As in tools for web server logs, not the web logs commonly called "blogs".

In the early 2000s, I was doing a lot of very specific log analysis. At the time I was "webmaster" for a site with ads. To justify ad sales, the company paid for a web server log audit service. This provided the main log reports looked at by the company, but sometimes I'd be called on to explain things. So I had to dive into the logs and examine them myself.

Enter logprint. Today this tool is not going to be widely useful, instead people will use an ELK stack and define a grok rule in the logstash part of ELK. But initial release of logstash was 2010, long after I wrote logprint.

What logprint does is parse log files of various formats — I defined four that I've had to work with, adding more is an excerise regular expression writing, same as with grok — into columns. Some of those columns can be sub-parsed. For example, the Apache request line column can be broken down into a method ("GET", "POST", "HEAD", etc), a URI (the actual requested resource) and an optional protocol (not present for HTTP 0.9 or present as "HTTP/1.0" or "HTTP/1.1"). After parsing the line, it can be filtered: only consider requests that succeeded (2xx), and were over 200,000 bytes; then selectively print some of the columns for that entry, say date, referer, URI.

# Apache "combined" has referer as a column ("common" does not)
# status >= 200 and status <= 299 is any 2xx response
# @uri will only be the local file name, discarding a full hostname
#      on the request line and CGI parameters
logprint -f combined \
	-F 'status>=200' -F 'status<=299' -F 'bytes>200000' \
	-c date,referer,@uri

Things like parsing the file part into URI when you get a request with the full URL on the GET line is an unusual need, but I needed it then and it is still useful now. The same parsing rules for a full URL there are also available for parsing Referer: headers, which was once useful for pulling out search terms used from referring search engines.

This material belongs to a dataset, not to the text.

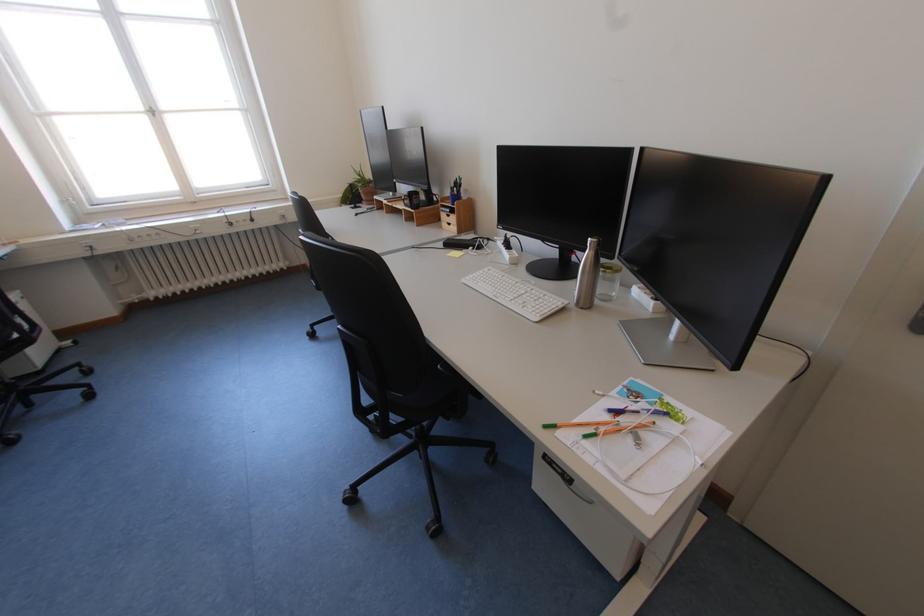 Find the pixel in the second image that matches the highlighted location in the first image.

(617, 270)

So logprint is a very handy slice and dice tool for web logs. It can be combined with another tool I wrote, adder which aims to be a full featured "add values up" tool. You can feed in columns of numbers and get columns of sums. You can feed in columns of numbers and get a sum per line. You can feed in value and keyword and get sums per keyword. That last one is rather useful in combination with logprint.

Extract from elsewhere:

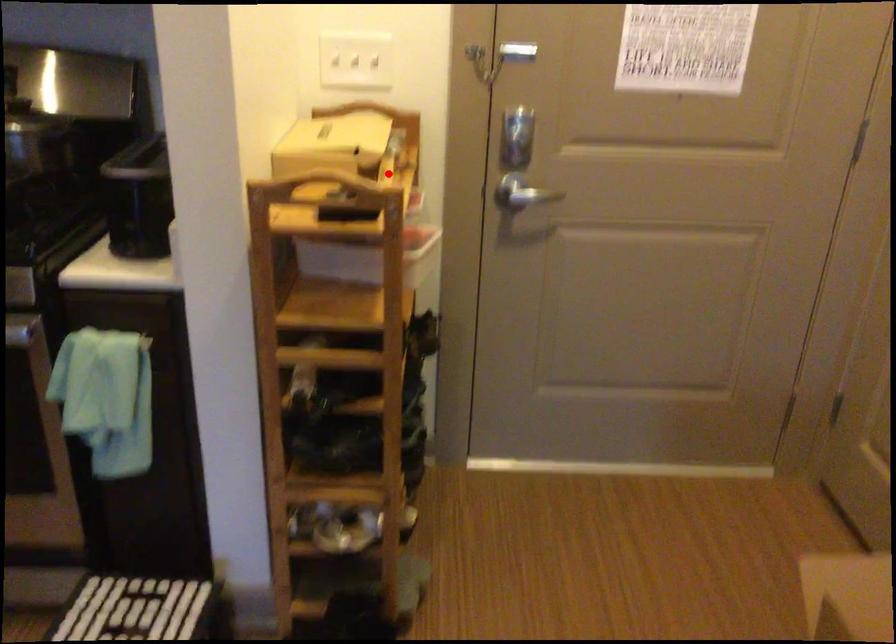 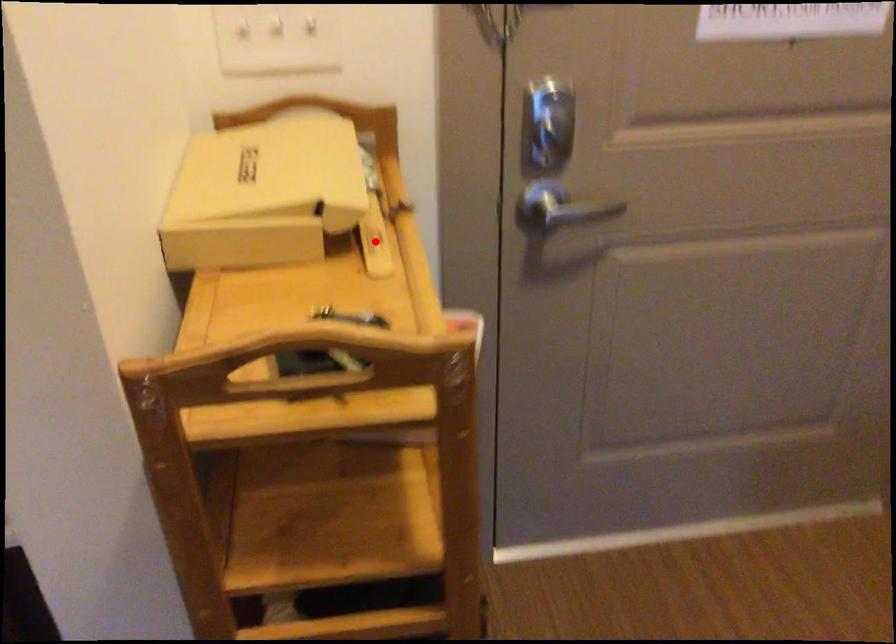 I am providing you with two images of the same scene from different viewpoints. A red point is marked on the first image and another point is marked on the second image. Is the red point in image1 aligned with the point shown in image2?

Yes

# using Apache "common" format, find lines with status 200,
# print bytes used and the first directory component of the URI file part
#   pipe that to adder,
#       suppress column headers, 
#	use column 0 as value to add,
#	 and column 1 as label
logprint -f common --filter status=200 -c bytes,file:@path1 $log |
    adder -n -b 1 -r 0

That gets output like this (although this was sorted):

/u      14415354750
/favicon.ico    3311323662
/i      655750249
/qz     272329622
/apple-touch-icon.png   218913277
/index.html     62583501
/jpeg   49580565
/qz.css 38188009

So simple to see where the bytes are coming from. Looking at that, I decied I really should better compress the "apple-touch-icon.png". I'm not sure I can get "faveicon.ico" smaller, at least not with the features it has now. And the CSS and other icons in /i/ also got some compression.

Then I looked at bytes per day to see if adding a sitemap helped. It does, but the difference is slight, easy to lose in the weekly cycle. Usage really picked up in April, didn't it?

bytes per day graph
$ cat by-day-usage
if [ ! -f "$log" ] ; then echo "$0: usage by-day-usage LOGFILE[.gz]"; exit 2 ; fi
logprint -f common --filter status=200 -c bytes,date $log $@ |
    adder -n -b 1 -r 0

And graphed with gnuplot

So I'm publishing these log tool scripts for anyone interested in similar simple log slicing and dicing. It's not awstats or webalizer but it's not trying to be either.